Increasing neopterin and decreasing endothelin-1 in plasma during insulin infusion in women.

Abstract

Leukocyte-derived inflammatory mediators and endothelial production of vasoconstrictive factors, such as endothelin-1, and vasodilatory and platelet anti-aggregatory factors, such as nitric oxide (NO) and prostacyclin (PGI2), may have a role in the pathogenesis of atherosclerosis. In this study we evaluated whether insulin affects the monocyte-derived inflammatory mediator neopterin and endothelin- in plasma (p), and NO and PGI2 mediators cyclic 3'-5' guanosine monophosphate (cGMP) and cyclic 3'-5' adenosine monophosphate (cAMP) in platelets. P-neopterin was measured by enzyme linked immunosorbent assay (ELISA), and p-endothelin-1, intraplatelet cAMP and cGMP were measured by radioimmunoassay (RIA) before and after euglycaemic hyperinsulinaemic clamping in 51 healthy postmenopausal women aged 53-54 years. "Placebo clamping" with NaCl infusion was performed in a subgroup of 5/51 women.
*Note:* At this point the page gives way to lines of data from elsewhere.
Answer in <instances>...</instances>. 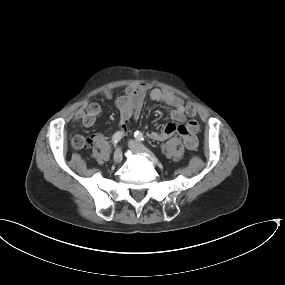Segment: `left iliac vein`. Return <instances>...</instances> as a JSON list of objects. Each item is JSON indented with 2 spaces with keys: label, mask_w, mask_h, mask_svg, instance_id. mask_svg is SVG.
I'll list each match as a JSON object with an SVG mask.
<instances>
[{
  "label": "left iliac vein",
  "mask_w": 285,
  "mask_h": 285,
  "mask_svg": "<svg viewBox=\"0 0 285 285\" xmlns=\"http://www.w3.org/2000/svg\"><path fill=\"white\" fill-rule=\"evenodd\" d=\"M129 148L136 153H145L147 154L152 160H155L154 155L152 154V152L146 148L144 145L140 144L137 141L134 140H130L128 142Z\"/></svg>",
  "instance_id": "left-iliac-vein-1"
}]
</instances>
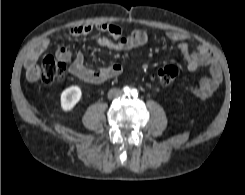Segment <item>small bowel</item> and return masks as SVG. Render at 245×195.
<instances>
[{
  "label": "small bowel",
  "mask_w": 245,
  "mask_h": 195,
  "mask_svg": "<svg viewBox=\"0 0 245 195\" xmlns=\"http://www.w3.org/2000/svg\"><path fill=\"white\" fill-rule=\"evenodd\" d=\"M69 33L72 36L95 34L97 42L101 46L115 51L138 48L144 46L148 40L147 33L144 30L137 29L124 36L122 29L115 24L81 25L71 28ZM167 37L171 43L177 45L189 71H196L201 66L208 67L209 75L203 78L197 87L191 88L190 91L200 99L211 96L222 82L223 77L221 66L214 54L203 43L197 44L196 50L192 51L187 43L186 36L181 33L170 32ZM48 46L49 40L44 38L37 42L28 53L25 59V68L29 81H36L39 78L40 70L37 61ZM56 55L58 59L64 62L71 59V52L66 47H60ZM69 72L84 82L101 84L120 75L122 67L119 64L113 63L94 70L85 64L83 54L77 52L69 65Z\"/></svg>",
  "instance_id": "small-bowel-1"
}]
</instances>
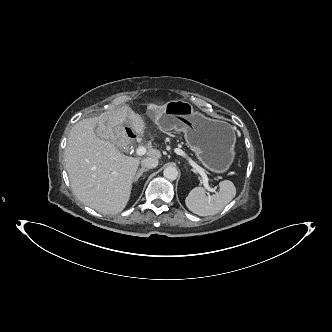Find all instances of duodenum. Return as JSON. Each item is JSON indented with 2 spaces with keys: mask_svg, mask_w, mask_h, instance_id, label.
<instances>
[{
  "mask_svg": "<svg viewBox=\"0 0 332 332\" xmlns=\"http://www.w3.org/2000/svg\"><path fill=\"white\" fill-rule=\"evenodd\" d=\"M125 137L128 140H134L136 138V132L131 128H126Z\"/></svg>",
  "mask_w": 332,
  "mask_h": 332,
  "instance_id": "1",
  "label": "duodenum"
}]
</instances>
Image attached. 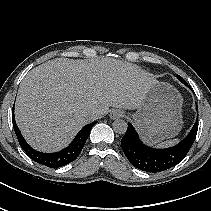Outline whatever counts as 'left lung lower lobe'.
I'll return each mask as SVG.
<instances>
[{
	"instance_id": "1",
	"label": "left lung lower lobe",
	"mask_w": 211,
	"mask_h": 211,
	"mask_svg": "<svg viewBox=\"0 0 211 211\" xmlns=\"http://www.w3.org/2000/svg\"><path fill=\"white\" fill-rule=\"evenodd\" d=\"M180 81L188 86L185 80ZM197 130L198 117L190 133L180 143L170 148L155 149L143 144L132 124L128 123L121 147L134 167L146 172H161L177 165L185 158L196 138Z\"/></svg>"
}]
</instances>
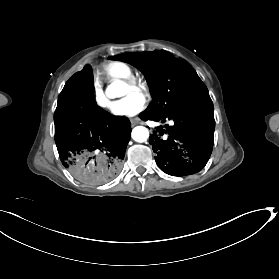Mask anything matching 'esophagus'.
I'll return each instance as SVG.
<instances>
[{"mask_svg":"<svg viewBox=\"0 0 279 279\" xmlns=\"http://www.w3.org/2000/svg\"><path fill=\"white\" fill-rule=\"evenodd\" d=\"M130 122L132 123V125H136V124H139V119L138 118H131L130 119Z\"/></svg>","mask_w":279,"mask_h":279,"instance_id":"1","label":"esophagus"}]
</instances>
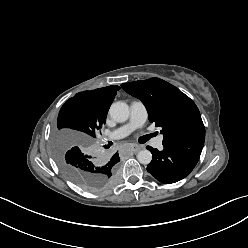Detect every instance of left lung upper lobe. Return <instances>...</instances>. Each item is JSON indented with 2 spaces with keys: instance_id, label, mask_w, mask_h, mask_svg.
Here are the masks:
<instances>
[{
  "instance_id": "1",
  "label": "left lung upper lobe",
  "mask_w": 248,
  "mask_h": 248,
  "mask_svg": "<svg viewBox=\"0 0 248 248\" xmlns=\"http://www.w3.org/2000/svg\"><path fill=\"white\" fill-rule=\"evenodd\" d=\"M121 87L143 102L149 120L162 128L163 144L189 135L205 134L195 103L170 83L159 78H150L124 83Z\"/></svg>"
}]
</instances>
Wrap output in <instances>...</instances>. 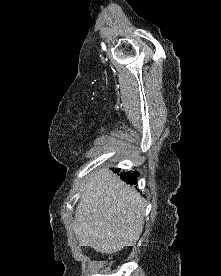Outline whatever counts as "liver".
I'll use <instances>...</instances> for the list:
<instances>
[{
    "label": "liver",
    "mask_w": 221,
    "mask_h": 276,
    "mask_svg": "<svg viewBox=\"0 0 221 276\" xmlns=\"http://www.w3.org/2000/svg\"><path fill=\"white\" fill-rule=\"evenodd\" d=\"M144 200L108 169L87 178L75 211L74 232L80 246L112 254L134 245L143 231Z\"/></svg>",
    "instance_id": "liver-1"
}]
</instances>
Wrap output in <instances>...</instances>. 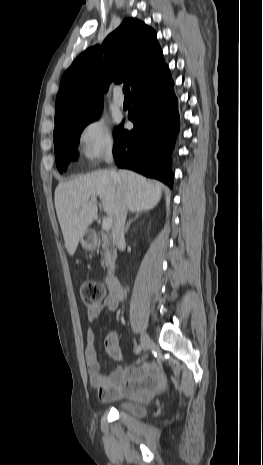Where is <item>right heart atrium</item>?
Returning <instances> with one entry per match:
<instances>
[{
  "label": "right heart atrium",
  "instance_id": "obj_1",
  "mask_svg": "<svg viewBox=\"0 0 263 465\" xmlns=\"http://www.w3.org/2000/svg\"><path fill=\"white\" fill-rule=\"evenodd\" d=\"M78 147L88 162H98L114 148V139L106 119L96 115L87 120L78 133Z\"/></svg>",
  "mask_w": 263,
  "mask_h": 465
}]
</instances>
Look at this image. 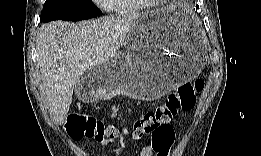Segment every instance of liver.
Segmentation results:
<instances>
[{
    "mask_svg": "<svg viewBox=\"0 0 261 156\" xmlns=\"http://www.w3.org/2000/svg\"><path fill=\"white\" fill-rule=\"evenodd\" d=\"M140 16L130 13L78 23L53 21L40 27L38 64L47 106L57 125L66 120L79 79L118 53Z\"/></svg>",
    "mask_w": 261,
    "mask_h": 156,
    "instance_id": "6515ba94",
    "label": "liver"
}]
</instances>
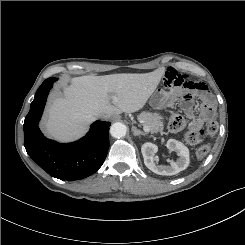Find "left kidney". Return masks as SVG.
<instances>
[{"label": "left kidney", "instance_id": "1", "mask_svg": "<svg viewBox=\"0 0 245 245\" xmlns=\"http://www.w3.org/2000/svg\"><path fill=\"white\" fill-rule=\"evenodd\" d=\"M166 147L170 151H175L179 158L176 161H171L169 166H160L155 162L157 160V157L155 156L158 151L157 145L151 142L144 143L141 147V152L145 166L158 175L167 176L175 175L180 171L185 170L189 165L188 148L175 139H169Z\"/></svg>", "mask_w": 245, "mask_h": 245}]
</instances>
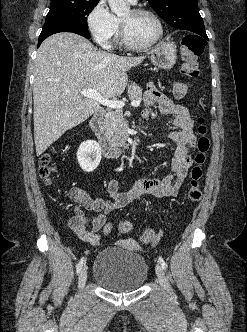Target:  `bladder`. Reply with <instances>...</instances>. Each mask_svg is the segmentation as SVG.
<instances>
[{
  "label": "bladder",
  "instance_id": "31cf9c89",
  "mask_svg": "<svg viewBox=\"0 0 247 332\" xmlns=\"http://www.w3.org/2000/svg\"><path fill=\"white\" fill-rule=\"evenodd\" d=\"M148 276L145 259L131 245L117 244L98 253L93 266V278L112 292L140 289Z\"/></svg>",
  "mask_w": 247,
  "mask_h": 332
}]
</instances>
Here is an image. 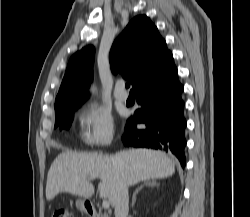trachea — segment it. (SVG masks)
Segmentation results:
<instances>
[{"label": "trachea", "mask_w": 250, "mask_h": 217, "mask_svg": "<svg viewBox=\"0 0 250 217\" xmlns=\"http://www.w3.org/2000/svg\"><path fill=\"white\" fill-rule=\"evenodd\" d=\"M130 87V82H127L126 83V88H129Z\"/></svg>", "instance_id": "trachea-1"}]
</instances>
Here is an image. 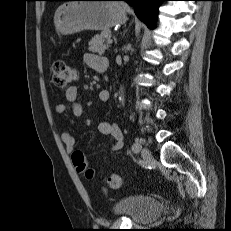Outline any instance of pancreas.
<instances>
[{
  "instance_id": "1",
  "label": "pancreas",
  "mask_w": 231,
  "mask_h": 231,
  "mask_svg": "<svg viewBox=\"0 0 231 231\" xmlns=\"http://www.w3.org/2000/svg\"><path fill=\"white\" fill-rule=\"evenodd\" d=\"M109 31H103L101 34L94 36L89 42L88 50L93 53H98L100 55L105 53V50L109 48L108 43H105V37L109 36Z\"/></svg>"
}]
</instances>
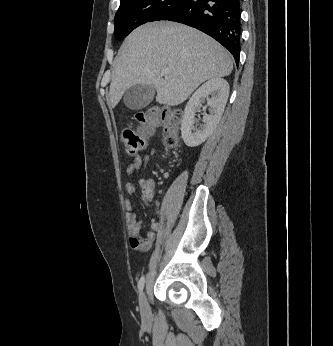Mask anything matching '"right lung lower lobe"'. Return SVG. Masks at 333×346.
I'll list each match as a JSON object with an SVG mask.
<instances>
[{
	"label": "right lung lower lobe",
	"mask_w": 333,
	"mask_h": 346,
	"mask_svg": "<svg viewBox=\"0 0 333 346\" xmlns=\"http://www.w3.org/2000/svg\"><path fill=\"white\" fill-rule=\"evenodd\" d=\"M240 0H184L165 20L194 27L221 43L234 56L240 54Z\"/></svg>",
	"instance_id": "obj_1"
}]
</instances>
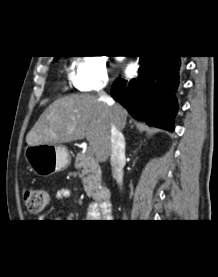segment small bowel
<instances>
[{"mask_svg":"<svg viewBox=\"0 0 218 277\" xmlns=\"http://www.w3.org/2000/svg\"><path fill=\"white\" fill-rule=\"evenodd\" d=\"M72 197V192L68 189H61L56 193L55 199L57 204H61L65 200ZM57 210V207H53L51 209V212H55ZM88 217L90 219H98L101 217V212L95 207L94 205H90L88 207Z\"/></svg>","mask_w":218,"mask_h":277,"instance_id":"obj_1","label":"small bowel"}]
</instances>
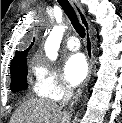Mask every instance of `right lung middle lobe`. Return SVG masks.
Here are the masks:
<instances>
[{"instance_id": "obj_1", "label": "right lung middle lobe", "mask_w": 122, "mask_h": 123, "mask_svg": "<svg viewBox=\"0 0 122 123\" xmlns=\"http://www.w3.org/2000/svg\"><path fill=\"white\" fill-rule=\"evenodd\" d=\"M11 72V90L12 92H18L27 88V64L26 61L19 66L10 70Z\"/></svg>"}]
</instances>
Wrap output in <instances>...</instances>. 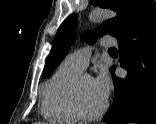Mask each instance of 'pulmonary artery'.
<instances>
[{"instance_id": "e3ab8cb5", "label": "pulmonary artery", "mask_w": 156, "mask_h": 124, "mask_svg": "<svg viewBox=\"0 0 156 124\" xmlns=\"http://www.w3.org/2000/svg\"><path fill=\"white\" fill-rule=\"evenodd\" d=\"M116 40L105 36L101 40V45L104 47H112L116 45ZM92 48L90 46H84L80 49L75 50L74 52L70 53L64 60V62L81 72L86 69L89 63V59L91 57Z\"/></svg>"}]
</instances>
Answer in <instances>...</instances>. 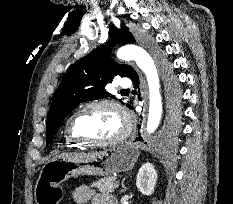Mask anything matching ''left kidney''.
<instances>
[{
    "instance_id": "obj_1",
    "label": "left kidney",
    "mask_w": 233,
    "mask_h": 204,
    "mask_svg": "<svg viewBox=\"0 0 233 204\" xmlns=\"http://www.w3.org/2000/svg\"><path fill=\"white\" fill-rule=\"evenodd\" d=\"M157 181V172L151 163H145L139 169L136 186L139 191L146 196L151 195L154 192Z\"/></svg>"
}]
</instances>
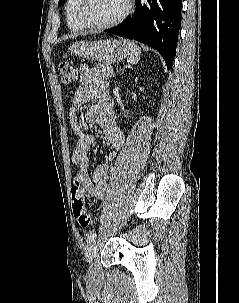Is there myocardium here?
Instances as JSON below:
<instances>
[{"mask_svg": "<svg viewBox=\"0 0 239 303\" xmlns=\"http://www.w3.org/2000/svg\"><path fill=\"white\" fill-rule=\"evenodd\" d=\"M85 0H76V5L74 8L75 16L79 23L85 28L94 29V30H103L114 27L122 23L132 12L133 10V0H126V7L124 11L114 20L106 23H92L86 19L83 13V6Z\"/></svg>", "mask_w": 239, "mask_h": 303, "instance_id": "f54148a6", "label": "myocardium"}]
</instances>
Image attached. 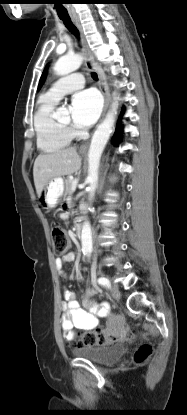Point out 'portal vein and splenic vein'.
<instances>
[{
    "label": "portal vein and splenic vein",
    "instance_id": "18ae733b",
    "mask_svg": "<svg viewBox=\"0 0 187 415\" xmlns=\"http://www.w3.org/2000/svg\"><path fill=\"white\" fill-rule=\"evenodd\" d=\"M78 182H79V179H74L73 180L72 187H71L72 191H75L76 190V187H77Z\"/></svg>",
    "mask_w": 187,
    "mask_h": 415
}]
</instances>
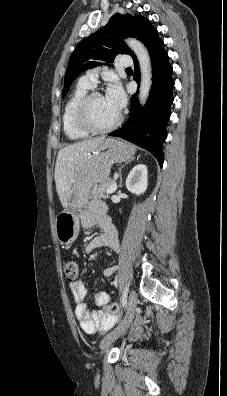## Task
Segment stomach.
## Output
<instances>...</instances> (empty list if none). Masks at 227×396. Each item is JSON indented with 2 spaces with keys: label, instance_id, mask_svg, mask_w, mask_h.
<instances>
[{
  "label": "stomach",
  "instance_id": "0dacf381",
  "mask_svg": "<svg viewBox=\"0 0 227 396\" xmlns=\"http://www.w3.org/2000/svg\"><path fill=\"white\" fill-rule=\"evenodd\" d=\"M134 154L131 144L108 138L75 166L67 207L55 218L56 237L61 244L76 240L80 228L76 211L86 205L91 189L108 180L114 163L124 162Z\"/></svg>",
  "mask_w": 227,
  "mask_h": 396
}]
</instances>
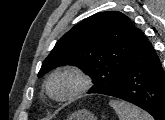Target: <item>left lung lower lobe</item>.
<instances>
[{
	"label": "left lung lower lobe",
	"instance_id": "obj_1",
	"mask_svg": "<svg viewBox=\"0 0 165 120\" xmlns=\"http://www.w3.org/2000/svg\"><path fill=\"white\" fill-rule=\"evenodd\" d=\"M107 95L139 106L155 120H165V72L145 36L130 54L120 85Z\"/></svg>",
	"mask_w": 165,
	"mask_h": 120
}]
</instances>
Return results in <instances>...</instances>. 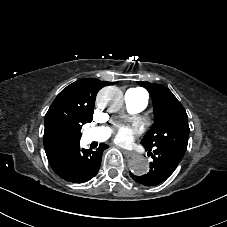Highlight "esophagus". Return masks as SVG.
<instances>
[{
	"label": "esophagus",
	"instance_id": "obj_1",
	"mask_svg": "<svg viewBox=\"0 0 227 227\" xmlns=\"http://www.w3.org/2000/svg\"><path fill=\"white\" fill-rule=\"evenodd\" d=\"M123 152L132 158H135L137 156V153L135 151H129V150L123 149Z\"/></svg>",
	"mask_w": 227,
	"mask_h": 227
}]
</instances>
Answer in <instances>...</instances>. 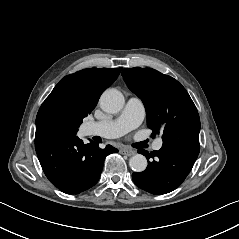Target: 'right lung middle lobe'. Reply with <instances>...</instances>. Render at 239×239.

During euglycaemic hyperinsulinaemic clamping, p-endothelin-1 decreased (from 3.3+/-0.2 pg/ml to 2.4+/-0.2 pg/ml; p<0.01), whereas p-neopterin (from 5.0+/-1.1 nmol/l to 6.2+/-1.4 nmol/l; p<0.001) and both intraplatelet cGMP (from 0.61+/-0.03 to 0.68+/-0.03 pmol/10(9) platelets; p<0.05) and cAMP (from 4.00+/-0.14 to 4.76+/-0.20 pmol/10(9) platelets; p<0.001) increased. Increases in cGMP (from 0.79+/-0.05 to 1.07+/-0.15 pmol/10(9) platelets; p = 0.14) and cAMP (from 4.76+/-0.15 to 5.52+/-0.36 pmol/10(9) platelets; p = 0.08) also occurred during NaCl infusion, whereas neopterin and endothelin-1 values were unchanged. In conclusion, insulin administration was associated with decreasing p-endothelin-1 levels and increasing levels of p-neopterin and intraplatelet cyclic nucleotides in accordance with vasodilatation and monocyte activation.